RAHenriksen / NGSNGS

NGSNGS: Next generation simulator for next generation sequencing data
46 stars 4 forks source link

"Segmentation fault (core dumped)" happens for large input sequences. #27

Open nuzla opened 1 year ago

nuzla commented 1 year ago
ngsngs -i CHR20.fa -r 5 -l 1400 -seq SE -f fa -o read1400

    ngsngs version: cde9229 (htslib: 1.16-45-g463830b) build(Feb  4 2023 06:12:04)
    Mycommmand: ngsngs -i CHR20.fa -r 5 -l 1400 -seq SE -f fa -o read1400 
    The is provided read cycle length is: 0 or the inferred read cycle length is 0
    Number of contigs/scaffolds/chromosomes in file: 'CHR20.fa': 1
    Seed used: 1675726267
    Number of sampling threads used (-t): 1 and number of compression threads (-t2): 1
    Number of simulated reads: 5 or coverage: 0.000000
    Default PCR duplicate value 1
    Number of nref 1 in file: 'CHR20.fa'
    Allocated memory for 1 chromosomes/contigs/scaffolds from input reference genome
    Chromosome name first 20 and length 64444167 and full length 64444167
    File output name is read1400.fa
Segmentation fault (core dumped)
RAHenriksen commented 1 year ago

Thanks for your comment, this is an issue I haven't considered for potential long-read sequencing simulations, so this will improve the usability!.

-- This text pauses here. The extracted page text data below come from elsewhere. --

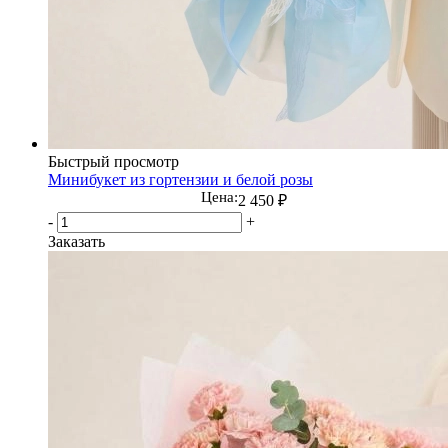
Быстрый просмотр
Минибукет из гортензии и белой розы
Цена:
2 450
₽
-
+
Заказать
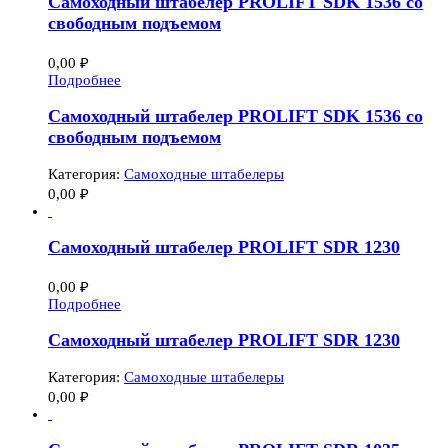
Самоходный штабелер PROLIFT SDK 1536 со
свободным подъемом
0,00
₽
Подробнее
Самоходный штабелер PROLIFT SDK 1536 со
свободным подъемом
Категория:
Самоходные штабелеры
0,00
₽
Самоходный штабелер PROLIFT SDR 1230
0,00
₽
Подробнее
Самоходный штабелер PROLIFT SDR 1230
Категория:
Самоходные штабелеры
0,00
₽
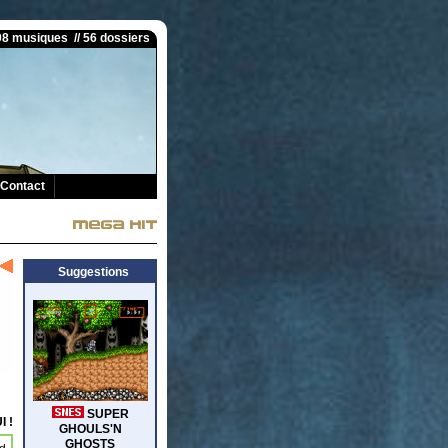
008 musiques // 56 dossiers
Contact
Suggestions
I !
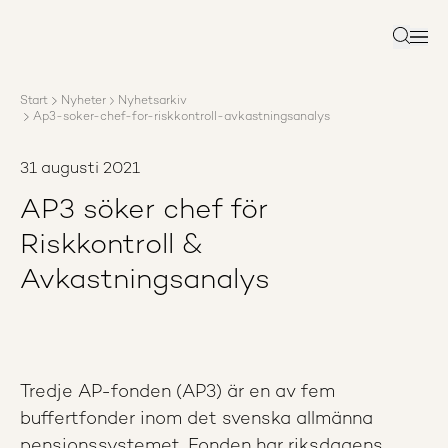
Om AP3
Förvaltning
Sök
Ansvar
Karriär
Start
Nyheter
Nyhetsarkiv
Rapporter
Ap3-soker-chef-for-riskkontroll-avkastningsanalys
Nyheter
Kontakta AP3
31 augusti 2021
AP3 söker chef för
Riskkontroll &
Avkastningsanalys
Tredje AP-fonden (AP3) är en av fem
buffertfonder inom det svenska allmänna
pensionssystemet. Fonden har riksdagens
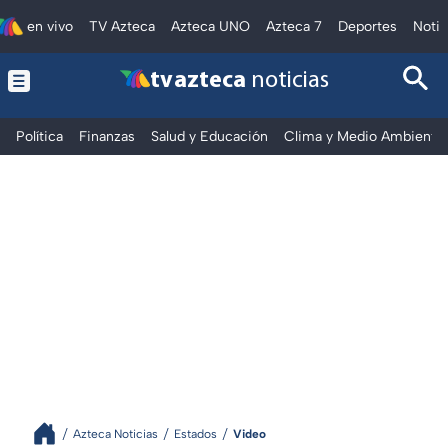
en vivo
TV Azteca
Azteca UNO
Azteca 7
Deportes
Notic
tv azteca
noticias
Política
Finanzas
Salud y Educación
Clima y Medio Ambiente
Azteca Noticias
Estados
Video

It is a result of a hardcoded upper limit for the memory allocation for some of the sequences. I have just made a quick update to increase this limit to 10000, and then I will make a more detailed update where it will dynamically consider longer sequences without a hardcoded upper limit.

./ngsngs -i Test_Examples/Mycobacterium_leprae.fa.gz -r 10 -t 1 -s 1 -l 5000 -seq SE -q1 Test_Examples/AccFreqL150R1.txt -f fa -o read5k

If you find other issues related to long-read sequencing which could improve the functionality, please let me know.

nuzla commented 1 year ago

Thank you for the quick response with an update. Now it works for more than 1000 length reads.